Almost all the other skeletons at the site, south of Hanoi and about 15 miles from the coast, lie straight. Burial 9, as both the remains and the once-living person are known, was laid to rest curled in the fetal position. When Tilley, a graduate student in archaeology, and Oxenham, a professor, excavated and examined the skeleton in 2007, it became clear why. His fused vertebrae, weak bones and other evidence suggested that he lies in death as he did in life, crippled by disease.

Early caregivers

They gathered that he became paralyzed from the waist down before adolescence, the result of a congenital disease known as Klippel-Feil syndrome. He had little, if any, use of his arms and could not have fed himself or kept himself clean. But he lived another 10 years or so.

They concluded that the people around him who had no metal and lived by fishing, hunting and raising barely domesticated pigs took the time and care to tend to his every need.

"There's an emotional experience in excavating any human being, a feeling of awe," Tilley said, and a responsibility "to tell the story with as much accuracy and humanity as we can."

This case -- and other similar, if less extreme examples of illness and disability -- has prompted them to ask what the dimensions of such a story are, what care for the sick and injured says about the culture that provided it.
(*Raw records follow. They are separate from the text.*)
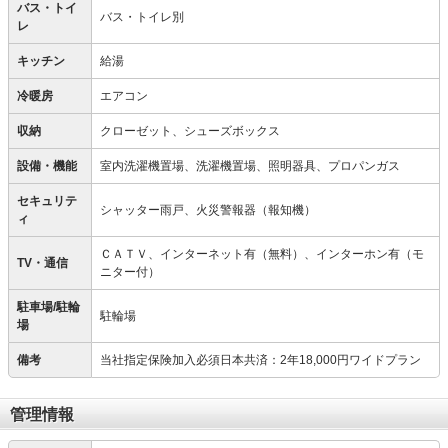
バス・トイ
バス・トイレ別
レ
キッチン
給湯
冷暖房
エアコン
収納
クローゼット、シューズボックス
設備・機能
室内洗濯機置場、洗濯機置場、照明器具、プロパンガス
セキュリテ
シャッター雨戸、火災警報器（報知機）
ィ
ＣＡＴＶ、インターネット有（無料）、インターホン有（モ
TV・通信
ニター付）
駐車場/駐輪
駐輪場
場
備考
当社指定保険加入必須日本共済：2年18,000円ワイドプラン
管理情報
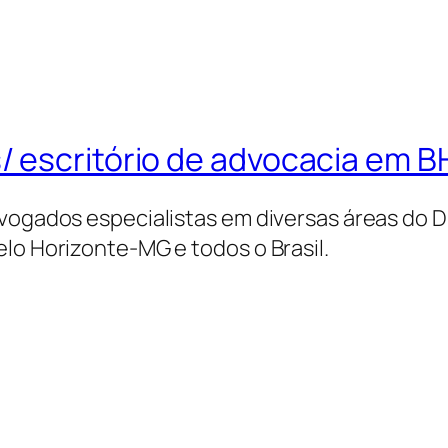
 escritório de advocacia em BH
vogados especialistas em diversas áreas do Di
lo Horizonte-MG e todos o Brasil.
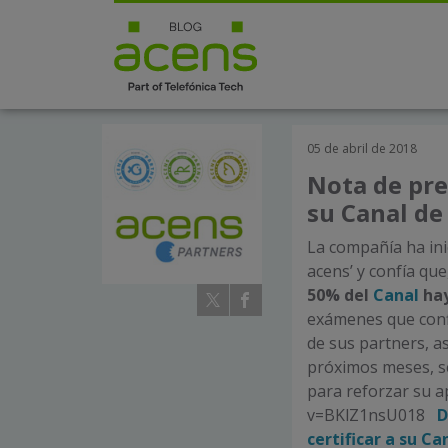
05 de abril de 2018
Nota de pre
su Canal de
La compañía ha inic
acens’ y confía que
50% del
Canal
hay
exámenes que confi
de sus partners, a
próximos meses, se
para reforzar su a
v=BKlZ1nsU018
D
certificar a su Ca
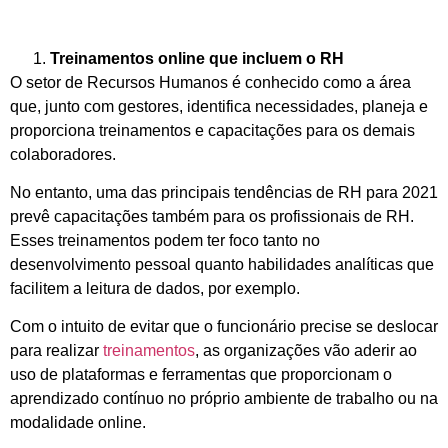
Treinamentos online que incluem o RH
O setor de Recursos Humanos é conhecido como a área
que, junto com gestores, identifica necessidades, planeja e
proporciona treinamentos e capacitações para os demais
colaboradores.
No entanto, uma das principais tendências de RH para 2021
prevê capacitações também para os profissionais de RH.
Esses treinamentos podem ter foco tanto no
desenvolvimento pessoal quanto habilidades analíticas que
facilitem a leitura de dados, por exemplo.
Com o intuito de evitar que o funcionário precise se deslocar
para realizar
treinamentos
, as organizações vão aderir ao
uso de plataformas e ferramentas que proporcionam o
aprendizado contínuo no próprio ambiente de trabalho ou na
modalidade online.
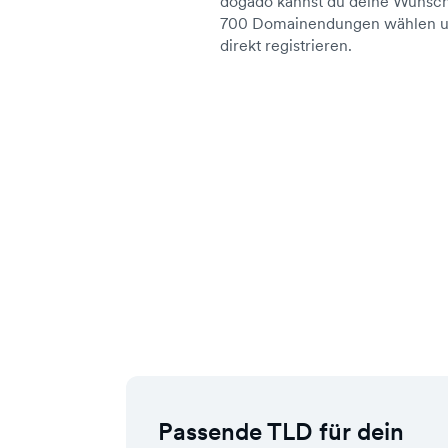
dogado kannst du deine Wunsch
700 Domainendungen wählen un
direkt registrieren.
Passende TLD für dein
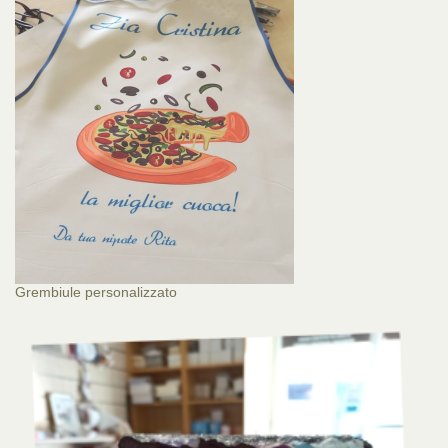
Grembiule personalizzato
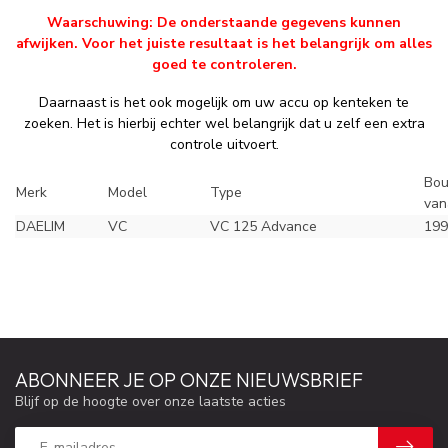
Waarschuwing: De onderstaande gegevens kunnen
afwijken. Voor het juiste resultaat is het belangrijk om alles
goed te controleren.
Daarnaast is het ook mogelijk om uw accu op kenteken te
zoeken. Het is hierbij echter wel belangrijk dat u zelf een extra
controle uitvoert.
Bou
Merk
Model
Type
van
DAELIM
VC
VC 125 Advance
199
ABONNEER JE OP ONZE NIEUWSBRIEF
Blijf op de hoogte over onze laatste acties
The archaeologists described the extent of Burial 9's disability in a paper in Anthropological Science in 2009. Two years later, they returned to the case to address the issue of health care head-on. "The provision and receipt of health care may therefore reflect some of the most fundamental aspects of a culture," they wrote in the International Journal of Paleopathology.

Hints of a caring culture

In the case of Burial 9, Tilley says, not only does his care indicate tolerance and cooperation in his culture, but it suggests that he himself had a sense of his own worth and a strong will to live. Without that, she says, he could not have stayed alive.

"I'm obviously not the first archaeologist" to notice evidence of people who needed help to survive in stone age or other early cultures, she said. Nor does her method come out of the blue. It is based on and extends previous work.

Among archaeological finds, she said, she knows "about 30 cases in which the disease or pathology was so severe, they must have had care in order to survive." And she said there are certainly more such cases to be described.

Such cases include at least one Neanderthal, Shanidar 1, from a site in Iraq, dating to 45,000 years ago, who died around age 50 with one arm amputated, loss of vision in one eye and other injuries. Another is Windover boy from about 7,500 years ago, found in Florida, who had a severe congenital spinal malformation known as spina bifida, and lived to around age 15. D.N. Dickel and G.H. Doran, from Florida State University, wrote the original paper on the case in 1989, and they concluded that contrary to popular stereotypes of prehistoric people, "under some conditions life 7,500 years ago included an ability and willingness to help and sustain the chronically ill and handicapped."

In another well-known case, the skeleton of a teenage boy, Romito 2, found at a site in Italy in the 1980s and dating to 10,000 years ago, showed a form of severe dwarfism that left the boy with very short arms. His people were nomadic and they lived by hunting and gathering. He didn't need nursing care, but the group would have had to accept that he couldn't run at the same pace or participate in hunting in the same way others did.